Lavelle v. Zoning Board of Adjustment

Kun, P. J.,

This is an appeal from a decision of the zoning board of adjustment refusing to grant a permit for the operation of a beauty parlor at premises 2012 South Fifty-seventh Street, in a “D” residential district. While the application was in form a general one for the operation of a beauty parlor, the record indicates that the applicant sought a permit for a “home occupation”. Section 14 {a) of the Philadelphia Zoning Ordinance of August 10, 1933, as amended, provides:

“Accessory Uses. The accessory uses in residential districts shall include such uses as are customary and incident to any permitted use, not involving the conduct of a business, but may include the office or studio of a professional person and home occupations engaged in by occupants of a dwelling and may include a private garage or private stable.” (Italics supplied.)

A home occupation is defined in section 2(12) of the Philadelphia Zoning Ordinance as follows: “Home Occupation. Any lawful occupation customarily conducted in a dwelling as an incidental use.”

An applicant is entitled to a permit for a home occupation as a matter of right; he is not legally required under the circumstances to prove facts warranting a variance. The zoning board of adjustment in this case, however, failed to consider the application for a home occupation and considered the matter exclusively in terms of a variance. In this the board erred.

*363In considering an application for a home occupation, the zoning board of adjustment should consider (1) whether by custom and usage the proposed use is generally identified as a use incidental to a dwelling, and (2) whether the proposed use, in view of its scope, would in fact be incidental to the dwelling involved. Hairdressing and beauty culture are uses traditionally associated with the home. As stated in Kovach v. Board of Adjustment, 37 Del. Co. 6 (1948):

“Furthermore, we are of the view that the profession of a beautician is essentially a home occupation similar to that of a dressmaker or milliner. It is customary for a person to do such work on her premises in a residential neighborhood. Any married man knows that all women are desirous of having ready access to such places just the same as we like to have a doctor, dentist, music teacher, milliner, dressmaker and occulist in the neighborhood.”

While we do not quite agree that the work of a beautician is a profession in the true sense of that term, we agree that such work is frequently done, as indicated, in residential neighborhoods.

There is nothing in the record to indicate that the scope of the proposed use would be out of harmony with a residential neighborhood. The applicant is a widow who will conduct her beauty parlor alone. The only indication of the proposed use, from the street, will be a small sign required by the State Board of Cosmetology.
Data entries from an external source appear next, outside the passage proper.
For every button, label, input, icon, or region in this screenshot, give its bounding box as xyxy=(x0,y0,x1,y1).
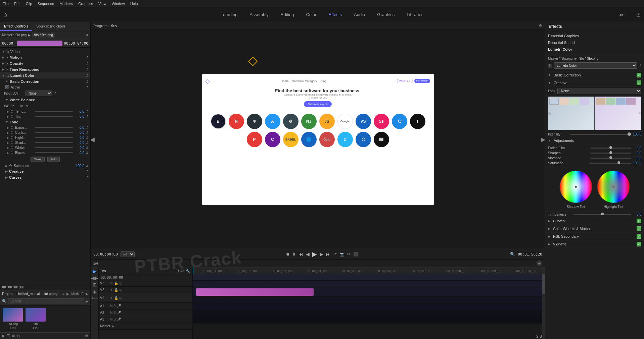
v1-lock-icon[interactable]: 🔒 xyxy=(114,296,118,300)
tab-color[interactable]: Color xyxy=(301,10,322,19)
wb-pencil-icon[interactable]: ✎ xyxy=(26,104,29,108)
thumbnail-item-1[interactable]: 9to.png 4;29 xyxy=(3,308,23,330)
media-more-icon[interactable]: ▶ xyxy=(86,292,88,296)
fit-dropdown[interactable]: Fit xyxy=(121,251,135,257)
motion-section[interactable]: ▶ fx Motion ↺ xyxy=(0,54,90,60)
more-workspaces-button[interactable]: ≫ xyxy=(619,12,624,17)
exp-reset[interactable]: ↺ xyxy=(86,126,88,129)
temp-stopwatch-icon[interactable]: ⏱ xyxy=(10,110,14,113)
basic-correction-section[interactable]: ▼ Basic Correction ↺ xyxy=(0,78,90,84)
right-curves-checkbox[interactable]: ✓ xyxy=(637,219,641,223)
project-search-input[interactable] xyxy=(8,298,84,304)
step-frame-forward-button[interactable]: ▶ xyxy=(320,251,323,257)
right-vignette-row[interactable]: ▶ Vignette ✓ xyxy=(545,240,644,248)
v3-lock-icon[interactable]: 🔒 xyxy=(114,281,118,285)
timeline-scrollbar-thumb[interactable] xyxy=(542,274,545,294)
time-remapping-section[interactable]: ▶ fx Time Remapping ↺ xyxy=(0,66,90,72)
v1-target-icon[interactable]: ◎ xyxy=(119,296,122,300)
a3-solo-icon[interactable]: S xyxy=(113,318,116,321)
timeline-scrollbar[interactable] xyxy=(542,267,545,339)
tint-stopwatch-icon[interactable]: ⏱ xyxy=(10,115,14,118)
menu-file[interactable]: File xyxy=(3,2,9,6)
add-button[interactable]: + xyxy=(536,260,542,266)
right-vignette-checkbox[interactable]: ✓ xyxy=(637,242,641,246)
v2-eye-icon[interactable]: 👁 xyxy=(110,288,113,292)
cont-reset[interactable]: ↺ xyxy=(86,131,88,134)
search-go-icon[interactable]: ▶ xyxy=(86,299,88,303)
menu-view[interactable]: View xyxy=(98,2,106,6)
reset-button[interactable]: Reset xyxy=(31,157,45,162)
loop-button[interactable]: ⟳ xyxy=(333,252,337,257)
active-checkbox[interactable] xyxy=(5,85,9,89)
project-play-icon[interactable]: ▶ xyxy=(2,334,5,338)
a3-mute-icon[interactable]: M xyxy=(110,318,112,321)
opacity-reset[interactable]: ↺ xyxy=(86,62,88,65)
master-expand-icon[interactable]: ▶ xyxy=(112,324,114,328)
active-reset[interactable]: ↺ xyxy=(86,86,88,89)
lumetri-color-header[interactable]: ▼ fx Lumetri Color ↺ xyxy=(0,72,90,78)
menu-markers[interactable]: Markers xyxy=(59,2,73,6)
timeline-marker-tool[interactable]: ◈ xyxy=(93,289,96,294)
stop-button[interactable]: ■ xyxy=(286,251,289,257)
project-menu-icon[interactable]: ≡ xyxy=(62,292,64,296)
menu-sequence[interactable]: Sequence xyxy=(38,2,54,6)
camera-button[interactable]: 📷 xyxy=(339,252,344,257)
menu-graphics[interactable]: Graphics xyxy=(78,2,93,6)
tl-filter-icon[interactable]: ⊟ xyxy=(176,269,179,273)
timeline-select-tool[interactable]: ▶ xyxy=(93,269,96,274)
source-tab[interactable]: Source: (no clips) xyxy=(32,22,69,31)
right-creative-row[interactable]: ▼ Creative ✓ xyxy=(545,79,644,87)
cont-stopwatch-icon[interactable]: ⏱ xyxy=(10,131,14,134)
right-lumetri-reset[interactable]: ↺ xyxy=(639,64,641,67)
a2-mute-icon[interactable]: M xyxy=(110,311,112,315)
input-lut-select[interactable]: None xyxy=(26,91,52,96)
right-curves-row[interactable]: ▶ Curves ✓ xyxy=(545,217,644,225)
lut-reset[interactable]: ↺ xyxy=(54,92,56,95)
program-settings-icon[interactable]: ⚙ xyxy=(539,23,542,28)
master-track[interactable] xyxy=(193,317,545,324)
project-freeform-icon[interactable]: ⊡ xyxy=(17,334,20,338)
blacks-slider[interactable] xyxy=(35,152,73,153)
export-button[interactable]: ⬛ xyxy=(353,252,358,257)
auto-button[interactable]: Auto xyxy=(47,157,60,162)
sharpen-slider[interactable] xyxy=(591,153,631,154)
tint-slider[interactable] xyxy=(35,116,73,117)
shad-stopwatch-icon[interactable]: ⏱ xyxy=(10,141,14,145)
menu-help[interactable]: Help xyxy=(130,2,138,6)
right-basic-correction-checkbox[interactable]: ✓ xyxy=(637,73,641,77)
tint-reset[interactable]: ↺ xyxy=(86,115,88,118)
look-thumb-6[interactable] xyxy=(606,98,615,105)
right-nav-arrow[interactable]: ▶ xyxy=(542,30,545,249)
whites-slider[interactable] xyxy=(35,147,73,148)
tl-wrench-icon[interactable]: 🔧 xyxy=(185,269,190,273)
step-frame-back-button[interactable]: ◀ xyxy=(306,251,310,257)
white-balance-section[interactable]: ▼ White Balance xyxy=(0,97,90,103)
maximize-icon[interactable]: ⊡ xyxy=(636,11,641,18)
temperature-slider[interactable] xyxy=(35,111,73,112)
timeline-in-out-tool[interactable]: ⟵ xyxy=(91,295,98,301)
video-track-v1[interactable] xyxy=(193,287,545,297)
tab-editing[interactable]: Editing xyxy=(275,10,300,19)
curves-reset[interactable]: ↺ xyxy=(86,176,88,179)
rewind-button[interactable]: ⏮ xyxy=(298,251,303,257)
essential-graphics-item[interactable]: Essential Graphics xyxy=(548,33,641,39)
reset-icon[interactable]: ↺ xyxy=(86,33,88,37)
timeline-zoom-in-tool[interactable]: ⊞ xyxy=(93,282,97,287)
look-nav-left-icon[interactable]: ‹ xyxy=(549,110,550,116)
creative-reset[interactable]: ↺ xyxy=(86,170,88,173)
video-expand-icon[interactable]: ▼ xyxy=(2,50,5,53)
zoom-icon[interactable]: 🔍 xyxy=(510,252,515,257)
creative-section[interactable]: ▶ Creative ↺ xyxy=(0,168,90,174)
audio-track-a1[interactable] xyxy=(193,297,545,303)
faded-film-slider[interactable] xyxy=(591,148,631,149)
shadow-tint-wheel[interactable] xyxy=(559,170,593,204)
audio-track-a2[interactable] xyxy=(193,303,545,310)
right-lumetri-select[interactable]: Lumetri Color xyxy=(554,62,637,69)
lumetri-color-item[interactable]: Lumetri Color xyxy=(548,46,641,53)
play-button[interactable]: ▶ xyxy=(312,250,317,258)
highlights-slider[interactable] xyxy=(35,137,73,138)
look-thumb-2[interactable] xyxy=(559,98,569,105)
high-stopwatch-icon[interactable]: ⏱ xyxy=(10,136,14,139)
project-settings-icon[interactable]: ⚙ xyxy=(85,334,88,338)
wb-dropper-icon[interactable]: ⊕ xyxy=(20,104,23,108)
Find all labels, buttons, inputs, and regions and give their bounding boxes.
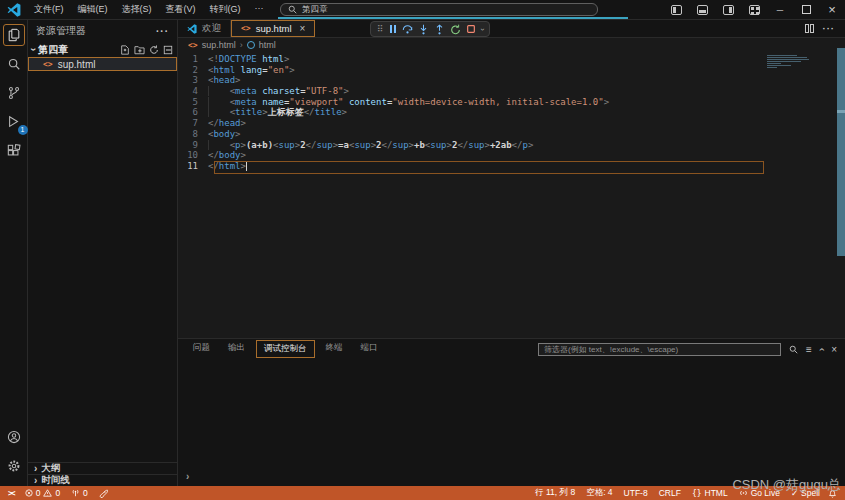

No protestants appeared before the zoning board of adjustment; on the contrary a petition was submitted signed by several neighbors, specifically indicating their willingness that a permit be granted. The findings of the zoning board of adjustment that the proposed use would be detrimental to the peace and quiet of the neighborhood and that the health, morals, safety and general welfare of the immediate *364neighborhood would be affected thereby, are arbitrary and capricious and totally unsupported by the evidence. For the reasons above stated, the court enters the following

Order

And now, to wit, January 7, 1955, the decision of the zoning board of adjustment in the above captioned proceedings is hereby reversed and the said board is ordered to direct the department of licenses and inspections to issue to plaintiff a permit for the operation of a “beauty parlor as a home occupation”, at premises 2012 South Fifty-seventh Street, attaching thereto, if the board so desires, such reasonable conditions as the board may deem necessary or appropriate.